Dataset items:
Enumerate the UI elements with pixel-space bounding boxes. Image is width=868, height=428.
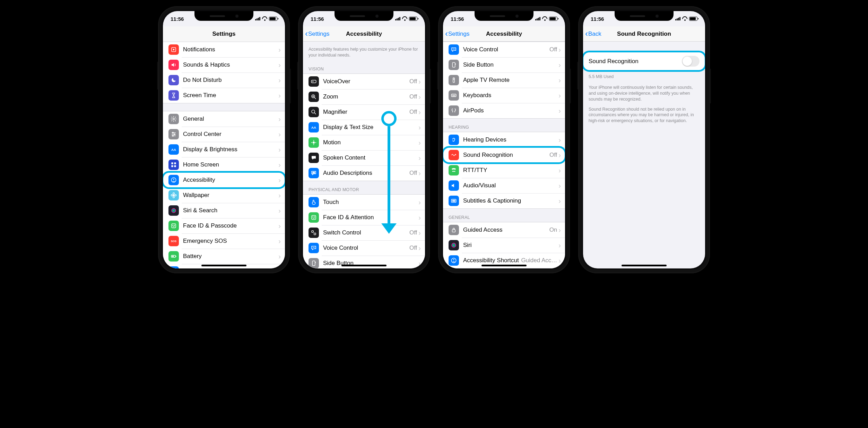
- row-control-center[interactable]: Control Center›: [163, 127, 285, 142]
- home-indicator[interactable]: [201, 265, 246, 266]
- content-area[interactable]: Accessibility features help you customiz…: [303, 42, 425, 268]
- row-motion[interactable]: Motion›: [303, 135, 425, 150]
- side-button-icon: [449, 60, 459, 70]
- svg-rect-24: [172, 224, 176, 228]
- row-rtt-tty[interactable]: RTT/TTY›: [443, 163, 565, 178]
- row-sound-recog[interactable]: Sound RecognitionOff›: [443, 147, 565, 163]
- page-title: Settings: [212, 31, 235, 37]
- row-side-button[interactable]: Side Button›: [443, 57, 565, 72]
- chevron-left-icon: ‹: [445, 29, 448, 38]
- page-title: Accessibility: [346, 31, 382, 37]
- chevron-right-icon: ›: [278, 238, 281, 245]
- content-area[interactable]: Sound Recognition5.5 MB UsedYour iPhone …: [583, 42, 705, 268]
- row-face-id[interactable]: Face ID & Passcode›: [163, 218, 285, 233]
- row-magnifier[interactable]: MagnifierOff›: [303, 104, 425, 120]
- row-value: Off: [409, 229, 417, 236]
- row-siri-search[interactable]: Siri & Search›: [163, 203, 285, 218]
- svg-text:AA: AA: [311, 126, 316, 129]
- row-display-bright[interactable]: AADisplay & Brightness›: [163, 142, 285, 157]
- row-battery[interactable]: Battery›: [163, 249, 285, 264]
- row-display-text[interactable]: AADisplay & Text Size›: [303, 120, 425, 135]
- row-airpods[interactable]: AirPods›: [443, 103, 565, 118]
- row-screen-time[interactable]: Screen Time›: [163, 88, 285, 103]
- settings-group: VoiceOverOff›ZoomOff›MagnifierOff›AADisp…: [303, 74, 425, 181]
- row-side-button[interactable]: Side Button›: [303, 256, 425, 268]
- row-emergency-sos[interactable]: SOSEmergency SOS›: [163, 233, 285, 249]
- svg-point-7: [174, 134, 175, 135]
- spoken-content-icon: [309, 153, 319, 163]
- row-do-not-disturb[interactable]: Do Not Disturb›: [163, 72, 285, 88]
- voiceover-icon: [309, 76, 319, 87]
- row-notifications[interactable]: Notifications›: [163, 42, 285, 57]
- svg-point-32: [312, 81, 313, 82]
- display-text-icon: AA: [309, 122, 319, 132]
- row-audio-desc[interactable]: ADAudio DescriptionsOff›: [303, 165, 425, 181]
- row-audio-visual[interactable]: Audio/Visual›: [443, 178, 565, 193]
- row-apple-tv-r[interactable]: Apple TV Remote›: [443, 72, 565, 88]
- svg-rect-30: [172, 256, 174, 257]
- row-label: Voice Control: [463, 46, 549, 53]
- row-label: Siri: [463, 242, 558, 249]
- row-label: Side Button: [463, 61, 558, 68]
- settings-group: General›Control Center›AADisplay & Brigh…: [163, 111, 285, 268]
- svg-point-36: [313, 142, 315, 144]
- row-subtitles[interactable]: CCSubtitles & Captioning›: [443, 193, 565, 208]
- row-accessibility[interactable]: Accessibility›: [163, 172, 285, 188]
- status-time: 11:56: [171, 16, 184, 22]
- chevron-right-icon: ›: [558, 92, 561, 99]
- chevron-right-icon: ›: [558, 136, 561, 143]
- status-time: 11:56: [591, 16, 604, 22]
- svg-rect-12: [171, 165, 173, 167]
- row-spoken-content[interactable]: Spoken Content›: [303, 150, 425, 165]
- content-area[interactable]: Voice ControlOff›Side Button›Apple TV Re…: [443, 42, 565, 268]
- row-face-attn[interactable]: Face ID & Attention›: [303, 210, 425, 225]
- row-label: Touch: [323, 199, 418, 206]
- row-hearing-dev[interactable]: Hearing Devices›: [443, 132, 565, 147]
- row-touch[interactable]: Touch›: [303, 195, 425, 210]
- cellular-signal-icon: [535, 17, 540, 20]
- row-label: VoiceOver: [323, 78, 409, 85]
- svg-rect-47: [452, 62, 455, 67]
- row-zoom[interactable]: ZoomOff›: [303, 89, 425, 104]
- row-label: Spoken Content: [323, 154, 418, 161]
- row-siri[interactable]: Siri›: [443, 238, 565, 253]
- svg-point-22: [172, 209, 175, 212]
- back-button[interactable]: ‹Settings: [445, 26, 469, 41]
- row-guided-access[interactable]: Guided AccessOn›: [443, 222, 565, 238]
- row-voiceover[interactable]: VoiceOverOff›: [303, 74, 425, 89]
- chevron-right-icon: ›: [558, 77, 561, 84]
- content-area[interactable]: Notifications›Sounds & Haptics›Do Not Di…: [163, 42, 285, 268]
- chevron-right-icon: ›: [278, 177, 281, 183]
- back-button[interactable]: ‹Back: [585, 26, 601, 41]
- row-switch-ctrl[interactable]: Switch ControlOff›: [303, 225, 425, 240]
- back-button[interactable]: ‹Settings: [305, 26, 329, 41]
- row-sounds-haptics[interactable]: Sounds & Haptics›: [163, 57, 285, 72]
- row-voice-ctrl[interactable]: Voice ControlOff›: [303, 240, 425, 256]
- home-indicator[interactable]: [622, 265, 667, 266]
- toggle-switch[interactable]: [682, 56, 700, 67]
- svg-point-25: [173, 225, 173, 226]
- row-voice-ctrl[interactable]: Voice ControlOff›: [443, 42, 565, 57]
- svg-point-16: [173, 195, 175, 196]
- row-home-screen[interactable]: Home Screen›: [163, 157, 285, 172]
- row-keyboards[interactable]: Keyboards›: [443, 88, 565, 103]
- svg-point-18: [173, 196, 175, 198]
- row-wallpaper[interactable]: Wallpaper›: [163, 188, 285, 203]
- emergency-sos-icon: SOS: [168, 236, 179, 246]
- battery-icon: [549, 17, 557, 21]
- chevron-right-icon: ›: [558, 107, 561, 114]
- phone-accessibility-top: 11:56 ‹SettingsAccessibilityAccessibilit…: [298, 6, 430, 273]
- svg-rect-43: [312, 261, 315, 266]
- toggle-label: Sound Recognition: [589, 58, 682, 65]
- navbar: ‹SettingsAccessibility: [443, 26, 565, 42]
- svg-rect-29: [176, 256, 176, 257]
- svg-rect-13: [174, 165, 176, 167]
- row-label: Accessibility Shortcut: [463, 257, 521, 264]
- row-general[interactable]: General›: [163, 111, 285, 127]
- home-indicator[interactable]: [341, 265, 387, 266]
- row-label: Display & Text Size: [323, 124, 418, 131]
- chevron-right-icon: ›: [558, 197, 561, 204]
- row-label: Audio/Visual: [463, 182, 558, 189]
- sound-recognition-toggle-row[interactable]: Sound Recognition: [583, 52, 705, 70]
- home-indicator[interactable]: [481, 265, 527, 266]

REQUIRED WORK:
Copy out all the records exactly as they read, and omit the pictures.

SOLUTION FOR THIS EXERCISE:
Enumerate the UI elements with pixel-space bounding boxes. Image is width=868, height=428.
- row-control-center[interactable]: Control Center›: [163, 127, 285, 142]
- home-indicator[interactable]: [201, 265, 246, 266]
- content-area[interactable]: Accessibility features help you customiz…: [303, 42, 425, 268]
- row-motion[interactable]: Motion›: [303, 135, 425, 150]
- side-button-icon: [449, 60, 459, 70]
- svg-rect-24: [172, 224, 176, 228]
- row-rtt-tty[interactable]: RTT/TTY›: [443, 163, 565, 178]
- row-sound-recog[interactable]: Sound RecognitionOff›: [443, 147, 565, 163]
- page-title: Settings: [212, 31, 235, 37]
- row-side-button[interactable]: Side Button›: [443, 57, 565, 72]
- chevron-left-icon: ‹: [445, 29, 448, 38]
- page-title: Accessibility: [346, 31, 382, 37]
- chevron-right-icon: ›: [278, 238, 281, 245]
- content-area[interactable]: Sound Recognition5.5 MB UsedYour iPhone …: [583, 42, 705, 268]
- row-face-id[interactable]: Face ID & Passcode›: [163, 218, 285, 233]
- row-magnifier[interactable]: MagnifierOff›: [303, 104, 425, 120]
- row-value: Off: [409, 229, 417, 236]
- row-siri-search[interactable]: Siri & Search›: [163, 203, 285, 218]
- svg-text:AA: AA: [311, 126, 316, 129]
- row-display-bright[interactable]: AADisplay & Brightness›: [163, 142, 285, 157]
- row-battery[interactable]: Battery›: [163, 249, 285, 264]
- row-display-text[interactable]: AADisplay & Text Size›: [303, 120, 425, 135]
- row-airpods[interactable]: AirPods›: [443, 103, 565, 118]
- row-screen-time[interactable]: Screen Time›: [163, 88, 285, 103]
- settings-group: VoiceOverOff›ZoomOff›MagnifierOff›AADisp…: [303, 74, 425, 181]
- row-side-button[interactable]: Side Button›: [303, 256, 425, 268]
- row-emergency-sos[interactable]: SOSEmergency SOS›: [163, 233, 285, 249]
- svg-point-7: [174, 134, 175, 135]
- spoken-content-icon: [309, 153, 319, 163]
- row-do-not-disturb[interactable]: Do Not Disturb›: [163, 72, 285, 88]
- voiceover-icon: [309, 76, 319, 87]
- row-notifications[interactable]: Notifications›: [163, 42, 285, 57]
- svg-point-32: [312, 81, 313, 82]
- display-text-icon: AA: [309, 122, 319, 132]
- row-audio-desc[interactable]: ADAudio DescriptionsOff›: [303, 165, 425, 181]
- row-audio-visual[interactable]: Audio/Visual›: [443, 178, 565, 193]
- row-apple-tv-r[interactable]: Apple TV Remote›: [443, 72, 565, 88]
- svg-rect-30: [172, 256, 174, 257]
- row-label: Voice Control: [463, 46, 549, 53]
- row-label: Siri: [463, 242, 558, 249]
- row-label: Side Button: [463, 61, 558, 68]
- settings-group: General›Control Center›AADisplay & Brigh…: [163, 111, 285, 268]
- svg-point-36: [313, 142, 315, 144]
- row-subtitles[interactable]: CCSubtitles & Captioning›: [443, 193, 565, 208]
- row-accessibility[interactable]: Accessibility›: [163, 172, 285, 188]
- status-time: 11:56: [171, 16, 184, 22]
- chevron-right-icon: ›: [558, 92, 561, 99]
- chevron-right-icon: ›: [558, 136, 561, 143]
- status-time: 11:56: [591, 16, 604, 22]
- svg-rect-12: [171, 165, 173, 167]
- row-spoken-content[interactable]: Spoken Content›: [303, 150, 425, 165]
- content-area[interactable]: Voice ControlOff›Side Button›Apple TV Re…: [443, 42, 565, 268]
- row-face-attn[interactable]: Face ID & Attention›: [303, 210, 425, 225]
- row-label: Touch: [323, 199, 418, 206]
- row-hearing-dev[interactable]: Hearing Devices›: [443, 132, 565, 147]
- row-touch[interactable]: Touch›: [303, 195, 425, 210]
- cellular-signal-icon: [535, 17, 540, 20]
- row-label: VoiceOver: [323, 78, 409, 85]
- svg-rect-47: [452, 62, 455, 67]
- row-zoom[interactable]: ZoomOff›: [303, 89, 425, 104]
- row-label: Spoken Content: [323, 154, 418, 161]
- row-siri[interactable]: Siri›: [443, 238, 565, 253]
- svg-point-22: [172, 209, 175, 212]
- back-button[interactable]: ‹Settings: [445, 26, 469, 41]
- row-guided-access[interactable]: Guided AccessOn›: [443, 222, 565, 238]
- row-voiceover[interactable]: VoiceOverOff›: [303, 74, 425, 89]
- chevron-right-icon: ›: [558, 77, 561, 84]
- content-area[interactable]: Notifications›Sounds & Haptics›Do Not Di…: [163, 42, 285, 268]
- chevron-right-icon: ›: [278, 177, 281, 183]
- back-button[interactable]: ‹Back: [585, 26, 601, 41]
- row-switch-ctrl[interactable]: Switch ControlOff›: [303, 225, 425, 240]
- back-button[interactable]: ‹Settings: [305, 26, 329, 41]
- row-sounds-haptics[interactable]: Sounds & Haptics›: [163, 57, 285, 72]
- row-voice-ctrl[interactable]: Voice ControlOff›: [303, 240, 425, 256]
- home-indicator[interactable]: [622, 265, 667, 266]
- toggle-switch[interactable]: [682, 56, 700, 67]
- svg-point-25: [173, 225, 173, 226]
- row-voice-ctrl[interactable]: Voice ControlOff›: [443, 42, 565, 57]
- svg-point-16: [173, 195, 175, 196]
- row-home-screen[interactable]: Home Screen›: [163, 157, 285, 172]
- row-keyboards[interactable]: Keyboards›: [443, 88, 565, 103]
- svg-point-18: [173, 196, 175, 198]
- row-wallpaper[interactable]: Wallpaper›: [163, 188, 285, 203]
- emergency-sos-icon: SOS: [168, 236, 179, 246]
- battery-icon: [549, 17, 557, 21]
- chevron-right-icon: ›: [558, 107, 561, 114]
- phone-accessibility-top: 11:56 ‹SettingsAccessibilityAccessibilit…: [298, 6, 430, 273]
- svg-rect-43: [312, 261, 315, 266]
- toggle-label: Sound Recognition: [589, 58, 682, 65]
- navbar: ‹SettingsAccessibility: [443, 26, 565, 42]
- svg-rect-29: [176, 256, 176, 257]
- svg-rect-13: [174, 165, 176, 167]
- row-label: Accessibility Shortcut: [463, 257, 521, 264]
- row-general[interactable]: General›: [163, 111, 285, 127]
- home-indicator[interactable]: [341, 265, 387, 266]
- row-label: Display & Text Size: [323, 124, 418, 131]
- chevron-right-icon: ›: [558, 197, 561, 204]
- row-label: Audio/Visual: [463, 182, 558, 189]
- sound-recognition-toggle-row[interactable]: Sound Recognition: [583, 52, 705, 70]
- home-indicator[interactable]: [481, 265, 527, 266]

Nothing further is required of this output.